'Mustang' by Deanne Stillman
BOOK REVIEW
A history of the horse in North America
Mustang
The Saga of the Wild Horse in the American West
Deanne Stillman
Houghton Mifflin: 368 pp., $25
DEANNE STILLMAN loves the desert. It is, she writes, "my beat and my passion," a place where city life fades away, her thoughts vanish and she hears things: "The beating of wings. The scratching of lizard. The crack of tortoise egg. The whisper of stories that want to be told." Her 2001 book, "Twentynine Palms: A True Story of Murder, Marines, and the Mojave," told one of those stories, of the violent murder of two local girls who had been "sliced up" by a Marine in the desert. In the course of writing that book, a story of slaughter in the high country outside Reno grabbed her attention. It was December 1998; this time there were three murderers, two of them Marines (one stationed at Twentynine Palms), and the victims were wild mustangs, 34 dead in several killing sprees.
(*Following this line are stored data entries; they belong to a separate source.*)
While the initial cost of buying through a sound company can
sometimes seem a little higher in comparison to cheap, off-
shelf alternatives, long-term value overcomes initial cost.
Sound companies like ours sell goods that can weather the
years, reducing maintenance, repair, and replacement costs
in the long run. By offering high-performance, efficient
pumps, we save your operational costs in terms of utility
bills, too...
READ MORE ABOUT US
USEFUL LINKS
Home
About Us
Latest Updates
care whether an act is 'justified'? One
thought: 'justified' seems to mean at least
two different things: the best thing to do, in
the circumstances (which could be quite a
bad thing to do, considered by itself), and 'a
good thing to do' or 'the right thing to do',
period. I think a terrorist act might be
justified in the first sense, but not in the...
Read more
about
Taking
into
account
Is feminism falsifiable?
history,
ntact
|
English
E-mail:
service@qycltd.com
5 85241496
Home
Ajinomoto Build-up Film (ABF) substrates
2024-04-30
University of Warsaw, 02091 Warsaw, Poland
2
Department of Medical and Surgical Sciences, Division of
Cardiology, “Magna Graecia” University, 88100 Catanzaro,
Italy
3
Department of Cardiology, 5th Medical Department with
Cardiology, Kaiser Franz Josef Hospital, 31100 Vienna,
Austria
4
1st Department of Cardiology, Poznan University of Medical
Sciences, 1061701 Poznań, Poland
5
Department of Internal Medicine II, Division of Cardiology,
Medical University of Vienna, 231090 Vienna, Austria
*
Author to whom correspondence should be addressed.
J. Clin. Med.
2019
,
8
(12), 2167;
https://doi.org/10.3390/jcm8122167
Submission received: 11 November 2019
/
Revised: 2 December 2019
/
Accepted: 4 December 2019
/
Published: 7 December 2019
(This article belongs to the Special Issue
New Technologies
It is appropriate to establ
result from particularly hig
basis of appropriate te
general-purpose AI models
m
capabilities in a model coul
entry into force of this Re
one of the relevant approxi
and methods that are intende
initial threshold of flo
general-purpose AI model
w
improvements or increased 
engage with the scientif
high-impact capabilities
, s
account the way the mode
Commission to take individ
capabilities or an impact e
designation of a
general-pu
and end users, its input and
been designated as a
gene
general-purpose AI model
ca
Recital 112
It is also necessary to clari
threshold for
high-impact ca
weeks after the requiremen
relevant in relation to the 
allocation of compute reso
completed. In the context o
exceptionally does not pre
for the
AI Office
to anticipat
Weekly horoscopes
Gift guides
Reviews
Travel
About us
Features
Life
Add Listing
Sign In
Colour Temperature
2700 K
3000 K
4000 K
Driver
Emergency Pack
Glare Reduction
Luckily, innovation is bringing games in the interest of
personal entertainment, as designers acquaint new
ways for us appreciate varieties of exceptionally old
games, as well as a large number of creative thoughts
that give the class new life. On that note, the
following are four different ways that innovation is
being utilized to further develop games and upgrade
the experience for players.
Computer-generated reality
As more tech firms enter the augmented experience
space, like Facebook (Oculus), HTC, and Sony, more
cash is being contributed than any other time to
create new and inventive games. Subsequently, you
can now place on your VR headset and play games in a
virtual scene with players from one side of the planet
Shaken by the similarities between the killings, Stillman wondered why someone would kill the animals that had blazed our trails, fought our wars, served as our loyal partners? Was there something about the slaughter of wild horses that went straight to the heart of who we are as Americans? "With all due respect to our official icon, the eagle, . . . " she writes, "It is really the wild horse, the four-legged with the flying mane and tail, the beautiful, bighearted steed who loves freedom so much that when captured he dies of a broken heart, the ever-defiant mustang that is our true representative, coursing through our blood as he carries the eternal message of America." She began to wonder about the men who shot them: "Were they modern Ahabs? Or . . . just a bunch of drunks with guns? Or perhaps they were a strange new iteration of the American psycho, or maybe even some full-on combination platter of all of the above."
These questions led Stillman into an impressively thorough, painstakingly researched investigation of the history of the horse in North America. She began by hiking into a remote canyon in Death Valley, where the climatic conditions have preserved in stone the hoof prints of the modern horse's most distant ancestors. These small horses had flourished here millions of years ago, until the Ice Age, when horses disappeared from North America, "but not before they had headed north across the Bering land bridge and populated the rest of the world." Not until the early 1500s did horses return to the continent, when Hernando Cortés brought shiploads of them from Cuba, correctly assuming that they would give him the advantage he needed to conquer the Aztecs.